Radio and Spectrum
Radiofrequency technologies such as wireless communications, GPS, and radar are critical to the modern way of life. These technologies enable us to connect with each other, understand our environment, and share information across vast distances.
Radios will also power the future, by being the foundational infrastructure of disruptive technologies such as self-driving cars, smart cities, and industrial IoT, allowing a high-throughput, low latency transfer of vast amounts of information.
Radio technologies rely on wireless spectrum to operate. Spectrum is a finite and fixed resource, which is regulated by governments and international agreements. Every radio application technology operates on a section of spectrum that is assigned to it based on legislation, ownership of rights to the spectrum, and suitability.
As the demand for radio technologies increases, spectrum is increasingly congested, and the usage of it requires complex techniques (such as beamforming or MIMO) to ensure adequate performance.
Today, we design our radio technology in a slow iterative manner. New concepts are explored in academic research, investigated by industry bodies, and written into the roadmaps of standards by bodies such as 3GPP and IEEE. Industries pick up these technologies as they become available, enabling new performance and new applications. Widespread radio technologies such as 802.11 (Wi-Fi) and LTE were developed in this manner. These radios are fixed-function and are designed to perform a single task, in a consistent environment, with a pre-defined level of performance.

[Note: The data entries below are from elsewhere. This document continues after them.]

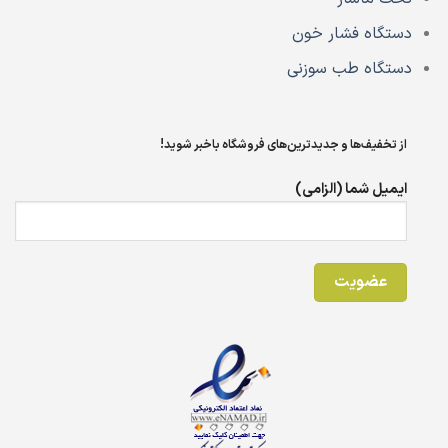
دستگاه فشار خون
دستگاه طب سوزنی
از تخفیف‌ها و جدیدترین‌های فروشگاه باخبر شوید!
ایمیل شما (الزامی)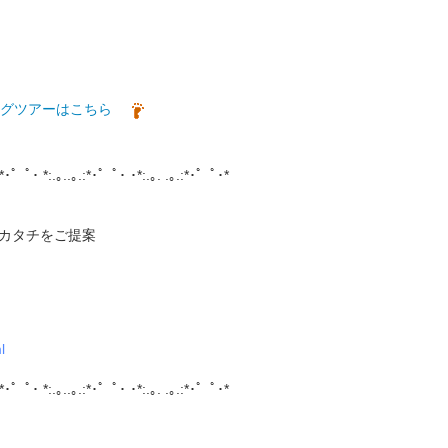
グツアーはこちら
*･゜ﾟ･ *:.｡..｡.:*･゜ﾟ･ ･*:.｡. .｡.:*･゜ﾟ･*
カタチをご提案
l
*･゜ﾟ･ *:.｡..｡.:*･゜ﾟ･ ･*:.｡. .｡.:*･゜ﾟ･*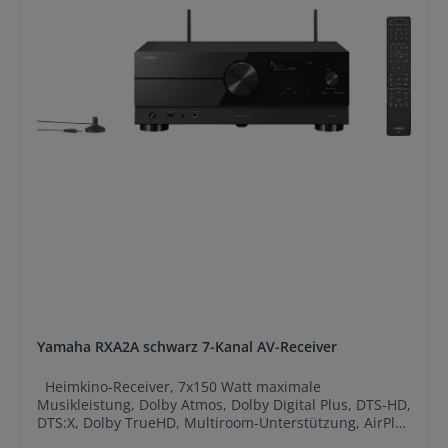
Yamaha RXA2A schwarz 7-Kanal AV-Receiver
Heimkino-Receiver, 7x150 Watt maximale
Musikleistung, Dolby Atmos, Dolby Digital Plus, DTS-HD,
DTS:X, Dolby TrueHD, Multiroom-Unterstützung, AirPlay
2, Dolby Vision, DAB-Empfang, UKW-Empfang, 4K Ultra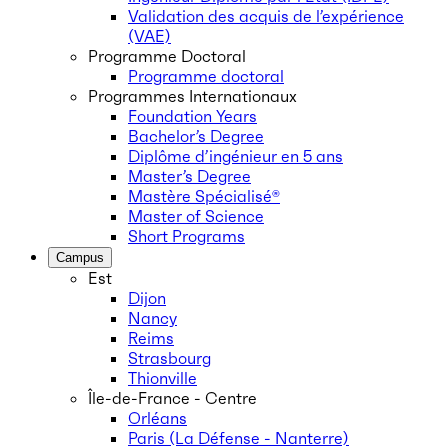
Validation des acquis de l’expérience
(VAE)
Programme Doctoral
Programme doctoral
Programmes Internationaux
Foundation Years
Bachelor’s Degree
Diplôme d’ingénieur en 5 ans
Master’s Degree
Mastère Spécialisé®
Master of Science
Short Programs
Campus
Est
Dijon
Nancy
Reims
Strasbourg
Thionville
Île-de-France - Centre
Orléans
Paris (La Défense - Nanterre)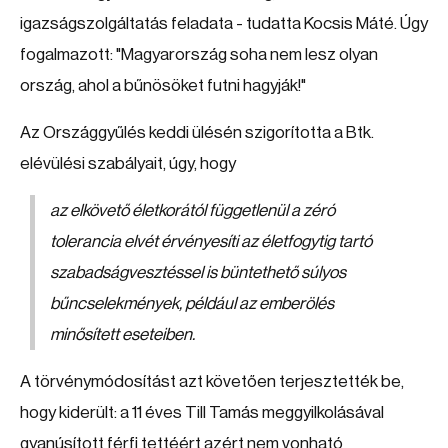
igazságszolgáltatás feladata - tudatta Kocsis Máté. Úgy
fogalmazott: "Magyarország soha nem lesz olyan
ország, ahol a bűnösöket futni hagyják!"
Az Országgyűlés keddi ülésén szigorította a Btk.
elévülési szabályait, úgy, hogy
az elkövető életkorától függetlenül a zéró
tolerancia elvét érvényesíti az életfogytig tartó
szabadságvesztéssel is büntethető súlyos
bűncselekmények, például az emberölés
minősített eseteiben.
A törvénymódosítást azt követően terjesztették be,
hogy kiderült: a 11 éves Till Tamás meggyilkolásával
gyanúsított férfi tettéért azért nem vonható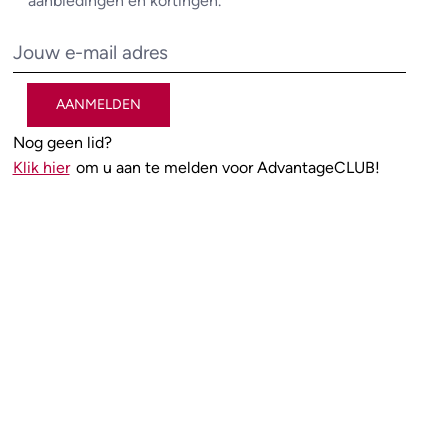
aanbiedingen en kortingen.
AANMELDEN
Nog geen lid?
Klik hier
om u aan te melden voor AdvantageCLUB!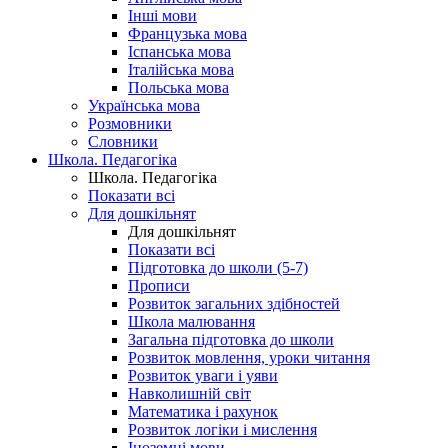
Інші мови
Французька мова
Іспанська мова
Італійська мова
Польська мова
Українська мова
Розмовники
Словники
Школа. Педагогіка
Школа. Педагогіка
Показати всі
Для дошкільнят
Для дошкільнят
Показати всі
Підготовка до школи (5-7)
Прописи
Розвиток загальних здібностей
Школа малювання
Загальна підготовка до школи
Розвиток мовлення, уроки читання
Розвиток уваги і уяви
Навколишній світ
Математика і рахунок
Розвиток логіки і мислення
Іноземні мови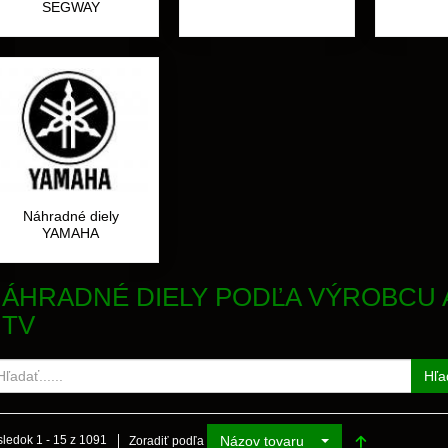
SEGWAY
Náhradné diely
YAMAHA
ÁHRADNÉ DIELY PODĽA VÝROBCU 
UTV
Hľa
Názov tovaru
ledok 1 - 15 z 1091
Zoradiť podľa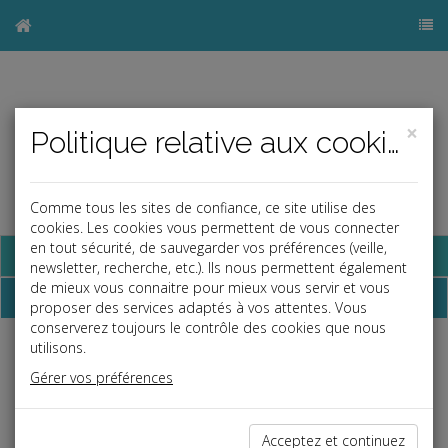
×
Politique relative aux cookies
Comme tous les sites de confiance, ce site utilise des
cookies. Les cookies vous permettent de vous connecter
en tout sécurité, de sauvegarder vos préférences (veille,
Base documentaire
newsletter, recherche, etc.). Ils nous permettent également
de mieux vous connaitre pour mieux vous servir et vous
Dossiers
proposer des services adaptés à vos attentes. Vous
conserverez toujours le contrôle des cookies que nous
utilisons.
Espace réservé
Gérer vos préférences
Ce contenu est réservé aux Clients
Si vous êtes client, saisissez votre identifiant et votre mot de
passe.
Acceptez et continuez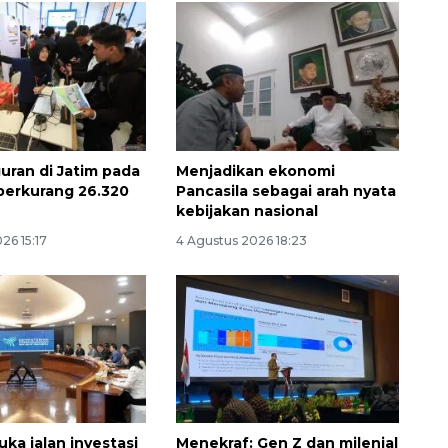
ran di Jatim pada
Menjadikan ekonomi
berkurang 26.320
Pancasila sebagai arah nyata
kebijakan nasional
26 15:17
4 Agustus 2026 18:23
ka jalan investasi
Menekraf: Gen Z dan milenial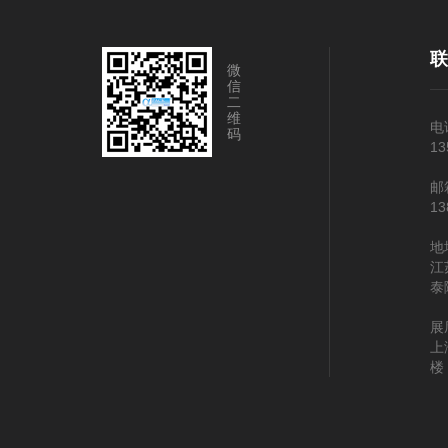
微
信
二
维
电
码
13
邮
13
地
江
泰
展
上
楼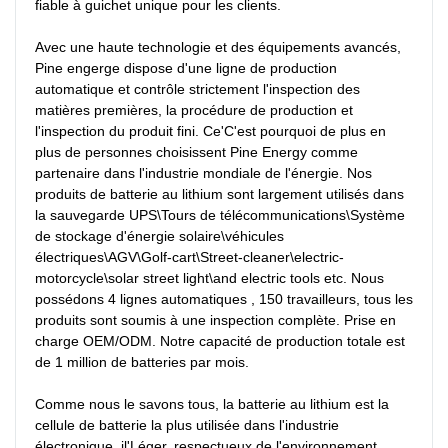
fiable à guichet unique pour les clients.

Avec une haute technologie et des équipements avancés, 
Pine engerge dispose d'une ligne de production 
automatique et contrôle strictement l'inspection des 
matières premières, la procédure de production et 
l'inspection du produit fini. Ce'C'est pourquoi de plus en 
plus de personnes choisissent Pine Energy comme 
partenaire dans l'industrie mondiale de l'énergie. Nos 
produits de batterie au lithium sont largement utilisés dans 
la sauvegarde UPS\Tours de télécommunications\Système 
de stockage d'énergie solaire\véhicules 
électriques\AGV\Golf-cart\Street-cleaner\electric-
motorcycle\solar street light\and electric tools etc. Nous 
possédons 4 lignes automatiques , 150 travailleurs, tous les 
produits sont soumis à une inspection complète. Prise en 
charge OEM/ODM. Notre capacité de production totale est 
de 1 million de batteries par mois.

Comme nous le savons tous, la batterie au lithium est la 
cellule de batterie la plus utilisée dans l'industrie 
électronique. il'Léger, respectueux de l'environnement, 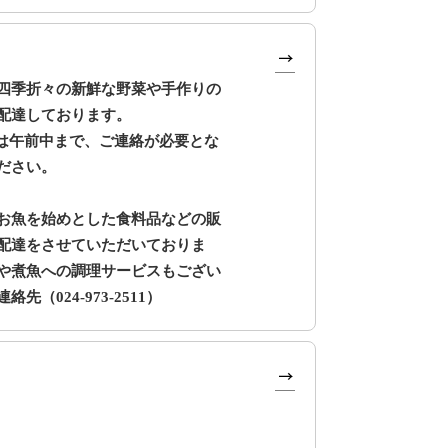
四季折々の新鮮な野菜や手作りの
配達しております。
は午前中まで、ご連絡が必要とな
ださい。
お魚を始めとした食料品などの販
配達をさせていただいておりま
や煮魚への調理サービスもござい
（024-973-2511）
。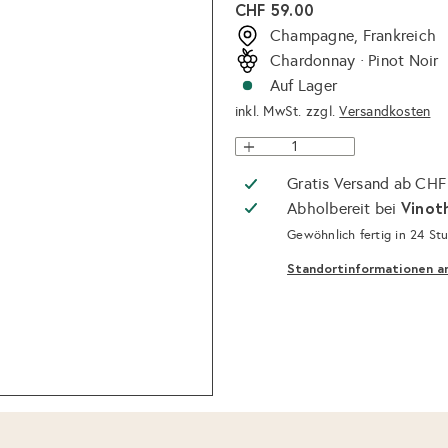
Normaler
CHF 59.00
Preis
Champagne, Frankreich
Chardonnay · Pinot Noir
Auf Lager
inkl. MwSt. zzgl.
Versandkosten
Gratis Versand ab CHF
Vinot
Abholbereit bei
Gewöhnlich fertig in 24 St
Standortinformationen a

But with new technologies comes increasing demand, and fixed-function radios are insufficient. Radios that can serve multiple purposes and adapt are critical to ensure the operations of technologies that rely on radio. Software-defined radios were created to solve this problem, but software-defined radios are subject to the same challenges of slow human-driven radio systems development.
What are Intelligent Radios?
Intelligent radios, which are fully autonomous AI-enabled radiofrequency systems, will be the future of wireless communications. They are able able to recognize spectral conditions, and autonomously learn how to achieve their objectives in a complex spectral environment, transmitting and receiving, and adapting on demand.

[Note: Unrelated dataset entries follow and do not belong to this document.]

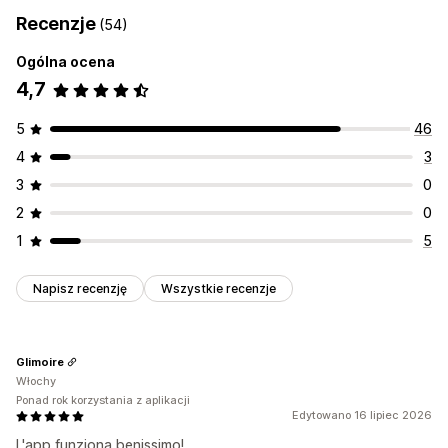
Recenzje
(54)
Ogólna ocena
4,7
5
46
4
3
3
0
2
0
1
5
Napisz recenzję
Wszystkie recenzje
Glimoire
Włochy
Ponad rok korzystania z aplikacji
Edytowano 16 lipiec 2026
L'app funziona benissimo!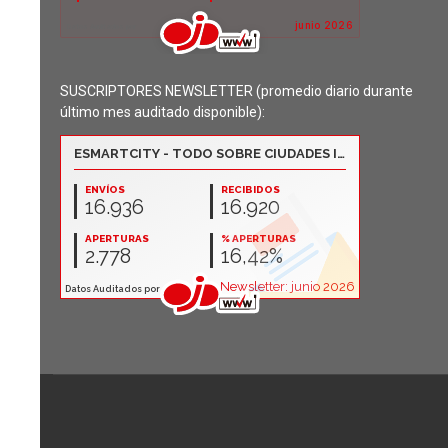
SUSCRIPTORES NEWSLETTER (promedio diario durante
último mes auditado disponible):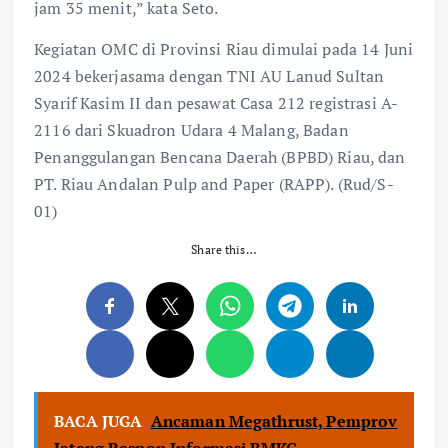
jam 35 menit,” kata Seto.
Kegiatan OMC di Provinsi Riau dimulai pada 14 Juni
2024 bekerjasama dengan TNI AU Lanud Sultan
Syarif Kasim II dan pesawat Casa 212 registrasi A-
2116 dari Skuadron Udara 4 Malang, Badan
Penanggulangan Bencana Daerah (BPBD) Riau, dan
PT. Riau Andalan Pulp and Paper (RAPP). (Rud/S-
01)
Share this…
BACA JUGA
Ancaman Megathrust, Pemprov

Intelligent radios will be able to:
- Perform signal processing tasks with less computational intensity or system complexity.
- Sense and adapt to changing environmental conditions, such as noise, congestion, or interference.

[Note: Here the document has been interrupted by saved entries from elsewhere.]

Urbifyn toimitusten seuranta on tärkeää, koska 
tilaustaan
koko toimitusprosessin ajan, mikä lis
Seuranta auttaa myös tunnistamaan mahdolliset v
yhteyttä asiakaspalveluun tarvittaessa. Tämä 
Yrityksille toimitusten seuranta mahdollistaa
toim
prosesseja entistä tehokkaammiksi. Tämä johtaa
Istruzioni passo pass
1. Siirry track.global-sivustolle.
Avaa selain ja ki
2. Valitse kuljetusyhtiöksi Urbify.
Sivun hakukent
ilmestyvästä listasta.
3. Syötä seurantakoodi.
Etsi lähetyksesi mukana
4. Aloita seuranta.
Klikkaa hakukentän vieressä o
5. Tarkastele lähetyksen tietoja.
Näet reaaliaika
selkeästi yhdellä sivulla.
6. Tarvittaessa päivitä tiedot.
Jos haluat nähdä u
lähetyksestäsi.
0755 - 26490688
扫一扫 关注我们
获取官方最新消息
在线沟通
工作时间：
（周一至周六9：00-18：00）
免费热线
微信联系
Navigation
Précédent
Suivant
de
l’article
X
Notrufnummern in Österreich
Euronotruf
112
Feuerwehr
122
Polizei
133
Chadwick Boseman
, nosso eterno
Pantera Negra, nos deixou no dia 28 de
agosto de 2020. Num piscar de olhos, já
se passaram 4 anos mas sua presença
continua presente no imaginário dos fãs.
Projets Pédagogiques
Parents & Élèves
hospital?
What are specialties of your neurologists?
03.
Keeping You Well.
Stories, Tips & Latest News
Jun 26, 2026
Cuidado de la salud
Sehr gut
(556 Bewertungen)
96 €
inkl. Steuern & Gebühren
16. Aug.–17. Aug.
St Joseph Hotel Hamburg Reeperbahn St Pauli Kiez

- Sense other radios, learn then use the protocols those devices are are using to communicate.
- Generate new communications protocols, that can transmit more information more robustly than human-designed ones.
- Propagate learned protocols with other intelligent radios.
- Collaborate with other intelligent radios to share available spectrum, or to adapt around evolving conditions.
As our need for radio technologies scales and becomes more complex, intelligent radio technologies will ensure our radio infrastructure can keep up with demand. Intelligent radios will enable smart cities, self-driving cars, Industrial IoT, and future 6G networks.
Building Intelligent Radios
Like other AI-based and autonomous technologies, the development of intelligent radio technology will be an iterative challenge.
Today, machine learning technology is used to build “passive” intelligent radios, devices that can passively sense activity on spectrum. In the near-term, as technical challenges are overcome, intelligent radios will gain the skill of autonomously manipulating some of their transmit behaviours. In the future, technology will advance to the point of general radio intelligence, where devices will be fully interoperable, communicating without any human involvement.
Qoherent’s Radio Intelligence Apps
Qoherent is building the Radio Intelligence Apps platform (RIA) to drive the creation of intelligent radios as part of more robust, aware, and adaptive wireless communications systems.
RIA is an AI development automation platform for engineers who are building next-generation wireless communications technologies, which rely heavily on machine learning. RIA bridges the gap between expert-designed signal processing and machine learning workflows, helping save time and engineering resources in the deployment of machine learning into radio. RIA consists of tools for signal synthesis, dataset curation, naive model training, model testing, and model integration for a range of sensing tasks, such as classification, filtering, segmentation, and detection. RIA is an automated machine learning operations environment, that enables engineers to build, deploy, and retrain prediction services to cloud and edge.